Every line of the listing below is to be duplicated exactly, with the pictures left out.

━━━━━ SOURCE MATERIAL ━━━━━

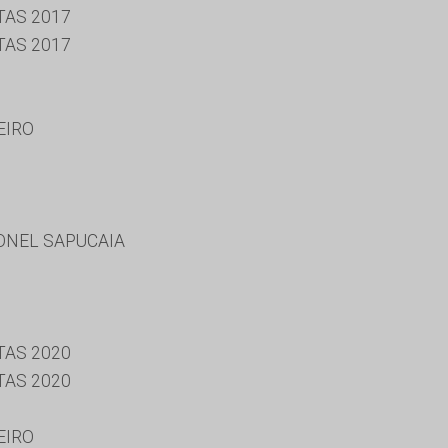
TAS 2017
TAS 2017
EIRO
ONEL SAPUCAIA
TAS 2020
TAS 2020
EIRO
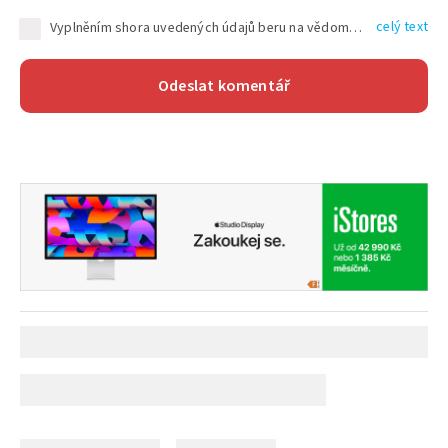
celý text
Vyplněním shora uvedených údajů beru na vědomí, že společnost TEXT FACTORY s.r.o., sídlem Brno, Durďákova 336/29, Černá Pole, PSČ: 613 00, IČ: 06157831, zapsané u Krajského soudu v Brně, oddíl C, vložka 100399, bude zpracovávat mé osobní údaje uvedené v rámci mnou vyplněného registračního formuláře na základě oprávněných zájmů TEXT FACTORY s.r.o. dle čl. 6 odst. 1 písm. f) GDPR a pro splnění právních povinností (čl. 6 odst. 1 písm. c) GDPR), a to pro tyto účely: nezbytnost zajistit oprávnění návštěvníka webových stránek provozovaných společností TEXT FACTORY s.r.o. přispívat aktivně ke zveřejněným článkům nebo v rámci diskusních fór a výkon práv TEXT FACTORY s.r.o. jako administrátora těchto diskusních fór. Více informací o zpracování osobních údajů a právech lze nalézt v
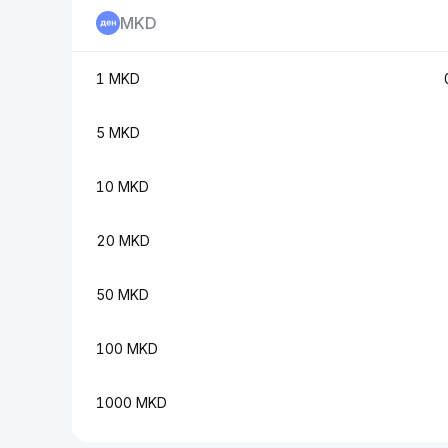
MKD
1 MKD
5 MKD
10 MKD
20 MKD
50 MKD
100 MKD
1000 MKD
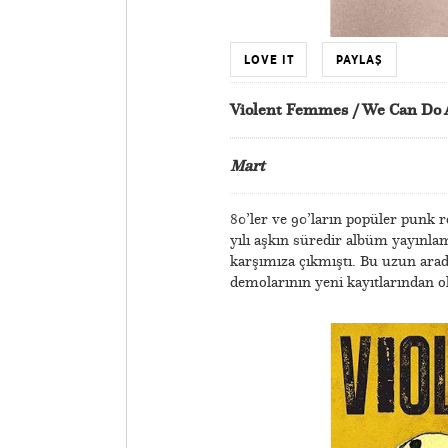
LOVE IT
PAYLAŞ
Violent Femmes / We Can Do 
Mart
80’ler ve 90’ların popüler punk 
yılı aşkın süredir albüm yayınla
karşımıza çıkmıştı. Bu uzun ara
demolarının yeni kayıtlarından o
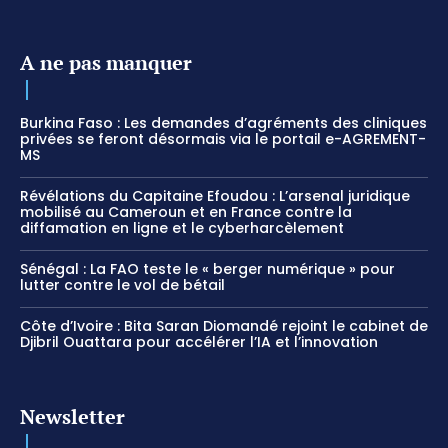
A ne pas manquer
Burkina Faso : Les demandes d’agréments des cliniques
privées se feront désormais via le portail e-AGREMENT-
MS
Révélations du Capitaine Efoudou : L’arsenal juridique
mobilisé au Cameroun et en France contre la
diffamation en ligne et le cyberharcèlement
Sénégal : La FAO teste le « berger numérique » pour
lutter contre le vol de bétail
Côte d’Ivoire : Bita Saran Diomandé rejoint le cabinet de
Djibril Ouattara pour accélérer l’IA et l’innovation
Newsletter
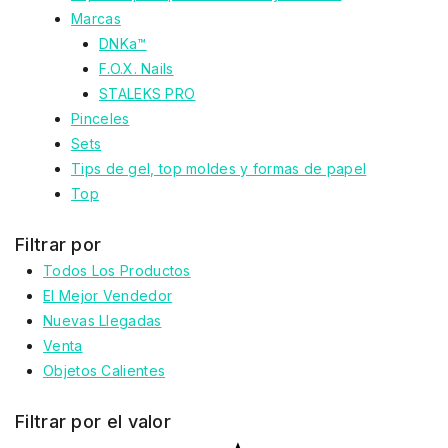
Marcas
DNKa™
F.O.X. Nails
STALEKS PRO
Pinceles
Sets
Tips de gel, top moldes y formas de papel
Top
Filtrar por
Todos Los Productos
El Mejor Vendedor
Nuevas Llegadas
Venta
Objetos Calientes
Filtrar por el valor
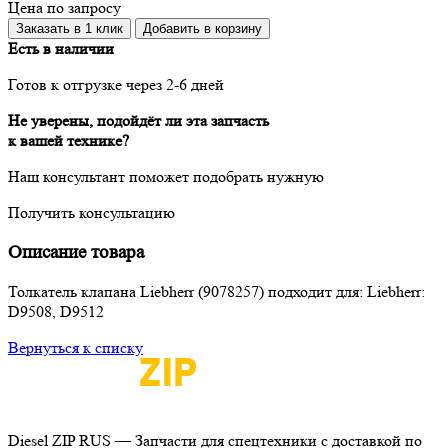
Цена по запросу
Заказать в 1 клик
Добавить в корзину
Есть в наличии
Готов к отгрузке через 2-6 дней
Не уверены, подойдёт ли эта запчасть
к вашей технике?
Наш консультант поможет подобрать нужную
Получить консультацию
Описание товара
Толкатель клапана Liebherr (9078257) подходит для: Liebherr:
D9508, D9512
Вернуться к списку
Diesel ZIP RUS — Запчасти для спецтехники с доставкой по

━━━━━

### TASK OUTPUT
TAS 2017
TAS 2017
EIRO
ONEL SAPUCAIA
TAS 2020
TAS 2020
EIRO
celý text
Vyplněním shora uvedených údajů beru na vědomí, že společnost TEXT FACTORY s.r.o., sídlem Brno, Durďákova 336/29, Černá Pole, PSČ: 613 00, IČ: 06157831, zapsané u Krajského soudu v Brně, oddíl C, vložka 100399, bude zpracovávat mé osobní údaje uvedené v rámci mnou vyplněného registračního formuláře na základě oprávněných zájmů TEXT FACTORY s.r.o. dle čl. 6 odst. 1 písm. f) GDPR a pro splnění právních povinností (čl. 6 odst. 1 písm. c) GDPR), a to pro tyto účely: nezbytnost zajistit oprávnění návštěvníka webových stránek provozovaných společností TEXT FACTORY s.r.o. přispívat aktivně ke zveřejněným článkům nebo v rámci diskusních fór a výkon práv TEXT FACTORY s.r.o. jako administrátora těchto diskusních fór. Více informací o zpracování osobních údajů a právech lze nalézt v
MKD
1 MKD
5 MKD
10 MKD
20 MKD
50 MKD
100 MKD
1000 MKD
LOVE IT
PAYLAŞ
Violent Femmes / We Can Do 
Mart
80’ler ve 90’ların popüler punk 
yılı aşkın süredir albüm yayınla
karşımıza çıkmıştı. Bu uzun ara
demolarının yeni kayıtlarından o
A ne pas manquer
Burkina Faso : Les demandes d’agréments des cliniques
privées se feront désormais via le portail e-AGREMENT-
MS
Révélations du Capitaine Efoudou : L’arsenal juridique
mobilisé au Cameroun et en France contre la
diffamation en ligne et le cyberharcèlement
Sénégal : La FAO teste le « berger numérique » pour
lutter contre le vol de bétail
Côte d’Ivoire : Bita Saran Diomandé rejoint le cabinet de
Djibril Ouattara pour accélérer l’IA et l’innovation
Newsletter
Marcas
DNKa™
F.O.X. Nails
STALEKS PRO
Pinceles
Sets
Tips de gel, top moldes y formas de papel
Top
Filtrar por
Todos Los Productos
El Mejor Vendedor
Nuevas Llegadas
Venta
Objetos Calientes
Filtrar por el valor
Цена по запросу
Заказать в 1 клик
Добавить в корзину
Есть в наличии
Готов к отгрузке через 2-6 дней
Не уверены, подойдёт ли эта запчасть
к вашей технике?
Наш консультант поможет подобрать нужную
Получить консультацию
Описание товара
Толкатель клапана Liebherr (9078257) подходит для: Liebherr:
D9508, D9512
Вернуться к списку
Diesel ZIP RUS — Запчасти для спецтехники с доставкой по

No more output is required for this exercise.